**Data for analysis:**

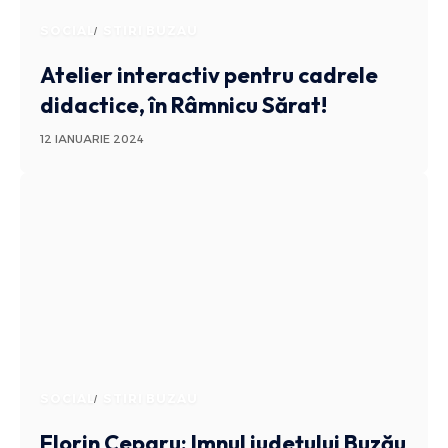
SOCIAL
STIRI BUZAU
Atelier interactiv pentru cadrele
didactice, în Râmnicu Sărat!
12 IANUARIE 2024
SOCIAL
STIRI BUZAU
Florin Ceparu: Imnul județului Buzău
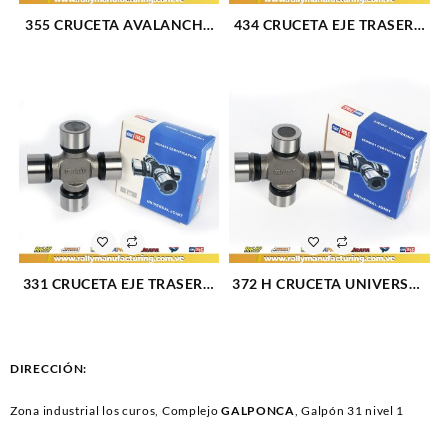
355 CRUCETA AVALANCHE
434 CRUCETA EJE TRASERO
1500 02-06 SILVERADO 1500
BRONCO 79-96 F-100 79-83
99-07 BRONCO 87-89 F-350
(713)
87-93 WRANGLER 03-06
(2449)
331 CRUCETA EJE TRASERO
372 H CRUCETA UNIVERSAL
CHEVROLET BLAZER 87-03
(715)
(807)
DIRECCIÓN:
Zona industrial los curos, Complejo
GALPONCA
, Galpón 31 nivel 1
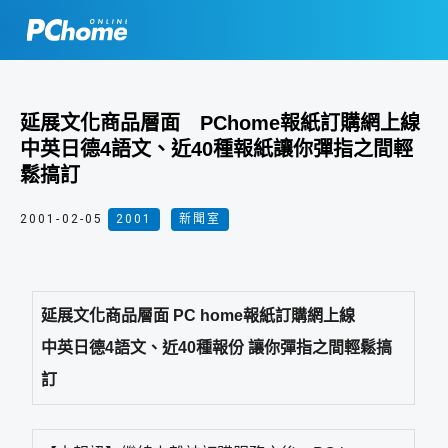
延展文化商品層面 PChome報紙訂購網上線
中英日德4語文、近40種報紙讓你彈指之間輕
鬆搞訂
2001-02-05
2001
,
新聞室
延展文化商品層面 PC home報紙訂購網上線
中英日德4語文、近40種報份 讓你彈指之間輕鬆搞
訂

**Your assignment:** Your reply should hold only the lines from the one that contains "434 CRUCETA EJE TRASERO" through the last line of the records above, exact and complete, and no pictures.

**Reply to the task:**
434 CRUCETA EJE TRASERO
1500 02-06 SILVERADO 1500
BRONCO 79-96 F-100 79-83
99-07 BRONCO 87-89 F-350
(713)
87-93 WRANGLER 03-06
(2449)
331 CRUCETA EJE TRASERO
372 H CRUCETA UNIVERSAL
CHEVROLET BLAZER 87-03
(715)
(807)
DIRECCIÓN:
Zona industrial los curos, Complejo
GALPONCA
, Galpón 31 nivel 1
延展文化商品層面 PChome報紙訂購網上線
中英日德4語文、近40種報紙讓你彈指之間輕
鬆搞訂
2001-02-05
2001
,
新聞室
延展文化商品層面 PC home報紙訂購網上線
中英日德4語文、近40種報份 讓你彈指之間輕鬆搞
訂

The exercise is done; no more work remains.